@User I believe in simulation you can set a latch in metastable state forever if you are lucky enough. A similar case happens when simulating a chain of -say- 7 inverters connected in a ring oscillator. If the inverters are identical simulation could converge to the metastable solution where all voltages are ~Vcc/2. In real life the ring oscillator will soon start oscillating, since thermal noise, supply noise, coupling and other effects will push the circuit state away from this metastable state. However in a simple transient simulations all these effects are not considered. In some cases you just need to deliberately put a small unbalance in the ring oscillator fo force it oscillating, or probe some current into one of the stages to move it away from metastability. I said "lucky enough" since numerical errors in the calculation of the circuit voltages and currents could play the same effect as thermal noise in the real circuit, and move it away from the unstable equilibrium point. But how fast this happens has nothing to do with real life circuits. It depends on the integration method, the time step and residual error tolerance.

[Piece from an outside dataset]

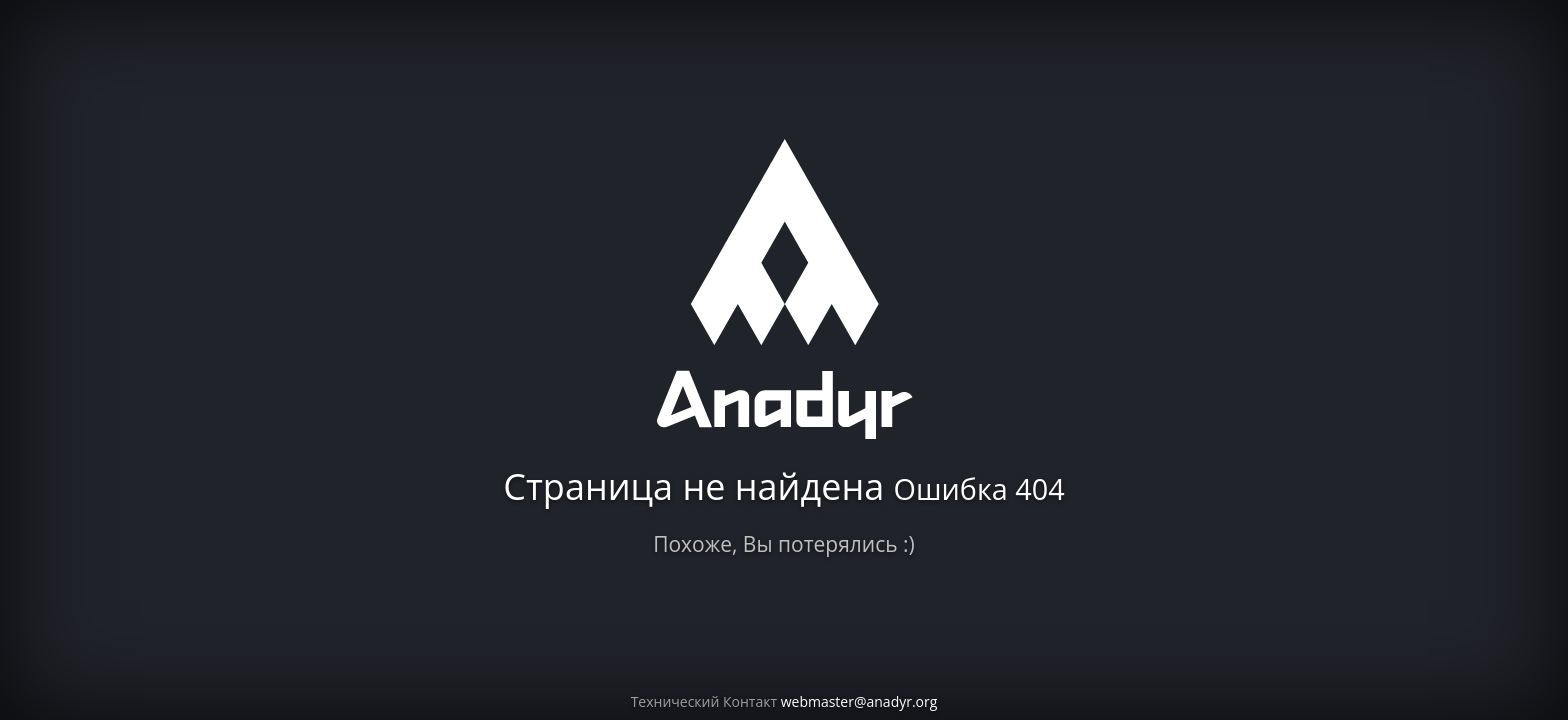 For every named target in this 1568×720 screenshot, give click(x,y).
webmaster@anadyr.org (859, 701)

very useful, thanks Stefan

During power on of a chip the supply voltage is gradually going up when all the decoupling and parasitic capacitances are charged. After this ramp-up the flipflop will be either in 0 or 1 state determined by the mismatch between the transistors in the latches and noise.

np, appreciate the effort!

@User no problem, feel free to use anything useful :-)

😊

I will look at the video, I have lot to learn from the digital flows

, I'm just about to make a round of improvements. Will send you a link to a preview

Your videos are in general very clear, also due to the clear English speaking, good for non US/UK/AU natives.